### Task requirements
Your response should be every line from the entries that includes the string "Rates".

### Records to use
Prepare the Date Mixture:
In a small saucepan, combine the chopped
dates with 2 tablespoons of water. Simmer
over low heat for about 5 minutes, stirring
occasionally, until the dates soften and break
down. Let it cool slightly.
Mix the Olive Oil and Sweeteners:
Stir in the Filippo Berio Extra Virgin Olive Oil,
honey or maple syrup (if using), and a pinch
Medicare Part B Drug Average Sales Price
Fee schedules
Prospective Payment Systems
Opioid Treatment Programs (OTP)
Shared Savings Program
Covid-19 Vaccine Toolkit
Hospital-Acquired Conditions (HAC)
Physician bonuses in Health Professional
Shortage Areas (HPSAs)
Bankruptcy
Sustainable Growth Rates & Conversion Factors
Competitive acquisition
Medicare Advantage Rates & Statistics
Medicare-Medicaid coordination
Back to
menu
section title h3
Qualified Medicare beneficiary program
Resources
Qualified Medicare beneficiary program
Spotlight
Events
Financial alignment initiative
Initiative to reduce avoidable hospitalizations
* * *
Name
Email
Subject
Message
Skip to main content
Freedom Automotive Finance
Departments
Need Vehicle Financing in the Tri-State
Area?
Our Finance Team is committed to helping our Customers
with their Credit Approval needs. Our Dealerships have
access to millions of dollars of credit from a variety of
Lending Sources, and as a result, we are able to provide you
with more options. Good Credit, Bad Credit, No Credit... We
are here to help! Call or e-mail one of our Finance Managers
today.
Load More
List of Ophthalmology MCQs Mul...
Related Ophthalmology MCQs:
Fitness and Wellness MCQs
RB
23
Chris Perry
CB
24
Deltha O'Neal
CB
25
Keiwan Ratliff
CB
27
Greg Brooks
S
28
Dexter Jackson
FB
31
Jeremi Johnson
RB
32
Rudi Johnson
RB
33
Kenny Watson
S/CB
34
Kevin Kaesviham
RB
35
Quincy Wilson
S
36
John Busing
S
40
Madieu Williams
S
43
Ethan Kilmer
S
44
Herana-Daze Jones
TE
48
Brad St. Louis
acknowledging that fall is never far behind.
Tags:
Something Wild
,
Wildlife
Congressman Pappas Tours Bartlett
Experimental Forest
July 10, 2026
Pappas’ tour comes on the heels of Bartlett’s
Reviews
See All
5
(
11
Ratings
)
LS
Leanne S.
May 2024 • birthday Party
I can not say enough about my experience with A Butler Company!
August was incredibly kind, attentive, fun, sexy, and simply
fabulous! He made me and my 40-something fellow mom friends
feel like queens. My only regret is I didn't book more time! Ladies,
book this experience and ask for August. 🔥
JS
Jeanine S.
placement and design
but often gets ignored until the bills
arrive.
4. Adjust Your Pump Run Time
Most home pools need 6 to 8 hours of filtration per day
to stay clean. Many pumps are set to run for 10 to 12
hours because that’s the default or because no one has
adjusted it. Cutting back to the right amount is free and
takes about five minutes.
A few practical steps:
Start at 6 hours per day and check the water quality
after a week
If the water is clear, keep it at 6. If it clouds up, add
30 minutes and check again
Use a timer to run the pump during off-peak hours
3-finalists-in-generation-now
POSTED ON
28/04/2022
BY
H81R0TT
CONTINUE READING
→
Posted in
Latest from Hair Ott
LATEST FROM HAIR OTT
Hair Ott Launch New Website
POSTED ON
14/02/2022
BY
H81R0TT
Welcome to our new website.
---
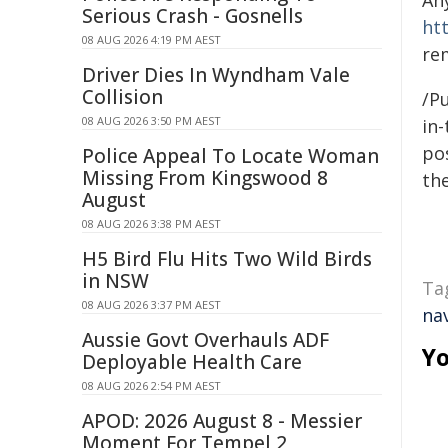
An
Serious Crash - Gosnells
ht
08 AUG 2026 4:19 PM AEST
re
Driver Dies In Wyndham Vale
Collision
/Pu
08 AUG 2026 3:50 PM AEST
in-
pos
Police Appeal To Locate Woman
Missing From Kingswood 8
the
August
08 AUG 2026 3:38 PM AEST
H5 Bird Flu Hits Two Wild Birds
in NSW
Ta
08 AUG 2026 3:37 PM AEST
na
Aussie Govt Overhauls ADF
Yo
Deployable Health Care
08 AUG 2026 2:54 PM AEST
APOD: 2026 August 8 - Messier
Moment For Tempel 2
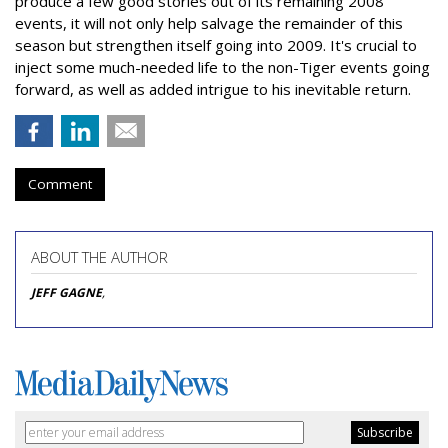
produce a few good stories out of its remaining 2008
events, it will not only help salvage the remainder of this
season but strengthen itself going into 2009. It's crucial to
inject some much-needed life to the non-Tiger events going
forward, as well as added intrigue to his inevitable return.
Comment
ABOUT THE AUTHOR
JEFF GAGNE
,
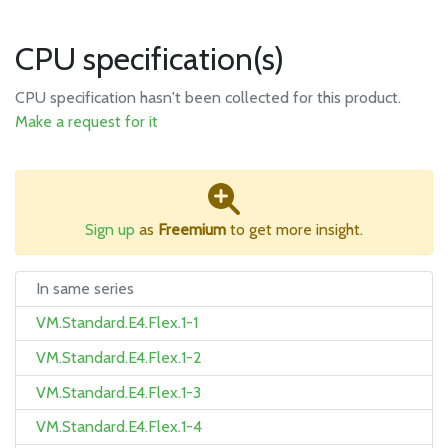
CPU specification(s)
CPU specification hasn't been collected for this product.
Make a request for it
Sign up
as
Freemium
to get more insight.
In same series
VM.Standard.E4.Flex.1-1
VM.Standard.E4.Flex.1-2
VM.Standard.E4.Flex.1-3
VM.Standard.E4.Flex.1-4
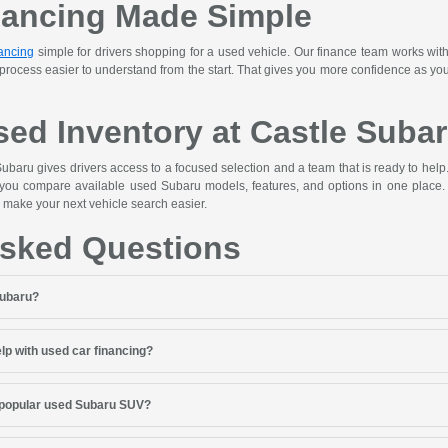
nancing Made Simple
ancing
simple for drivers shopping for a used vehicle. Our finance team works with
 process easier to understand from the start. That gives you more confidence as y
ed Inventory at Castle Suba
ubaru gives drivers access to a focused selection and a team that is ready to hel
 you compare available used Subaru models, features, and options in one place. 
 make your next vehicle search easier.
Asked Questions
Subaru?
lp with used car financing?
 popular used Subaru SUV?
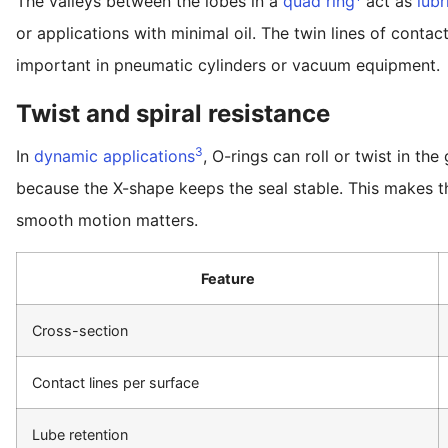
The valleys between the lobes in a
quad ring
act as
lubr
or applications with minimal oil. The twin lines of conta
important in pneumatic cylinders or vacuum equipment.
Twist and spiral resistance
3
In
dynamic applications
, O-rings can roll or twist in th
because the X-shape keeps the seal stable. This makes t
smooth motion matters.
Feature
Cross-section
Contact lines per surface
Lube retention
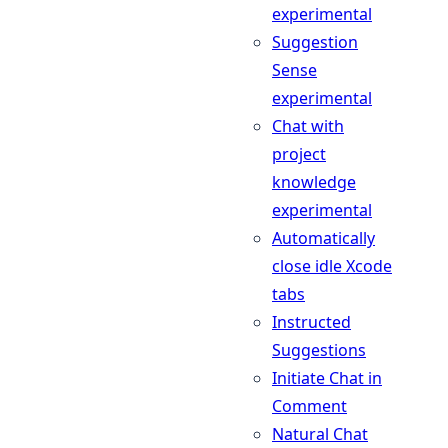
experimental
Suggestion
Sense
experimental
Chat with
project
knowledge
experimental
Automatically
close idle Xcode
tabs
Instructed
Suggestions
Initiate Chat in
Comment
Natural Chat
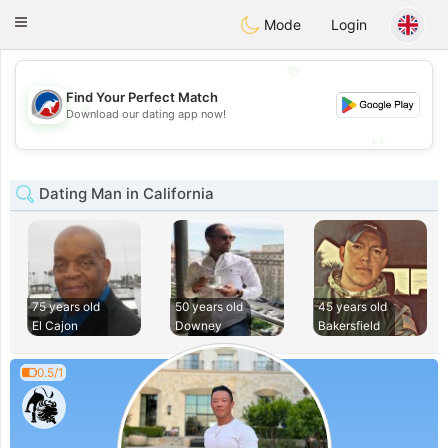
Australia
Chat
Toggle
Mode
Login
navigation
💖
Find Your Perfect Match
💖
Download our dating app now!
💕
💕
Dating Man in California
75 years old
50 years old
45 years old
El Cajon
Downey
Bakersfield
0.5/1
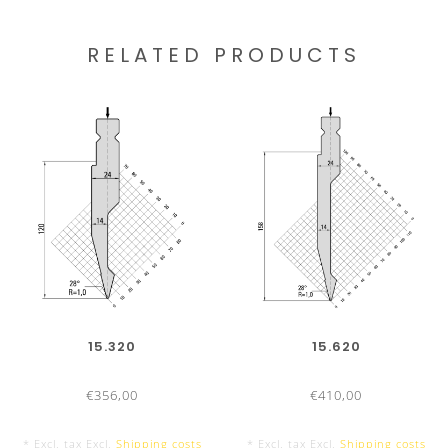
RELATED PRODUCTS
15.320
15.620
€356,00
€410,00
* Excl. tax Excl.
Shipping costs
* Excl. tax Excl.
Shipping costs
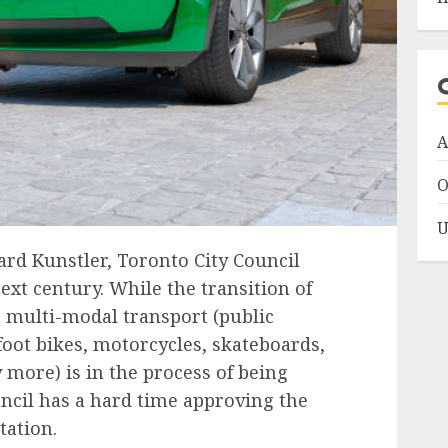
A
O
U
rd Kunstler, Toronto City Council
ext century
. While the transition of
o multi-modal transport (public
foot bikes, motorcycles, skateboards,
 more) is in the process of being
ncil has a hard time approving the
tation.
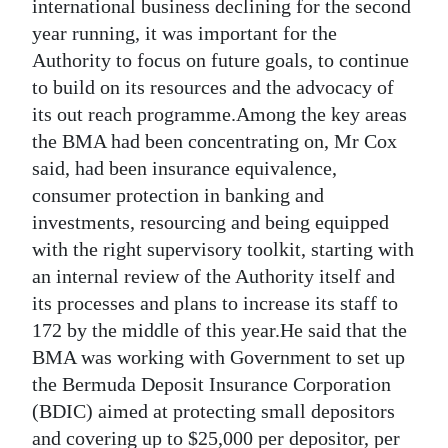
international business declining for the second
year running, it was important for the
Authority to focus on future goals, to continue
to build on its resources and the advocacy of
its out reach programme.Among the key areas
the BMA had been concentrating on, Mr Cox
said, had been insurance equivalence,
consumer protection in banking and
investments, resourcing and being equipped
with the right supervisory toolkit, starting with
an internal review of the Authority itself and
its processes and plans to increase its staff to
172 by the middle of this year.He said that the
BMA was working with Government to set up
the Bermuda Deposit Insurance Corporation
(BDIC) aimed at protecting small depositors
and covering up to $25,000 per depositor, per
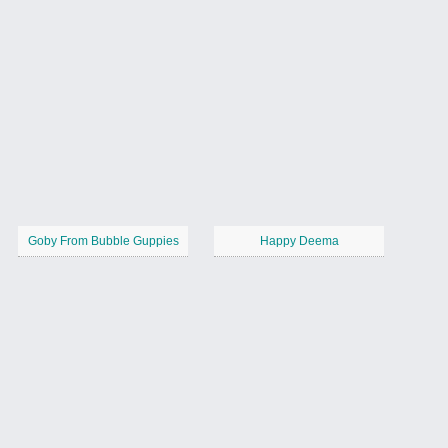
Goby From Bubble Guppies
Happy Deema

### Task response
Sustainable Growth Rates & Conversion Factors
Medicare Advantage Rates & Statistics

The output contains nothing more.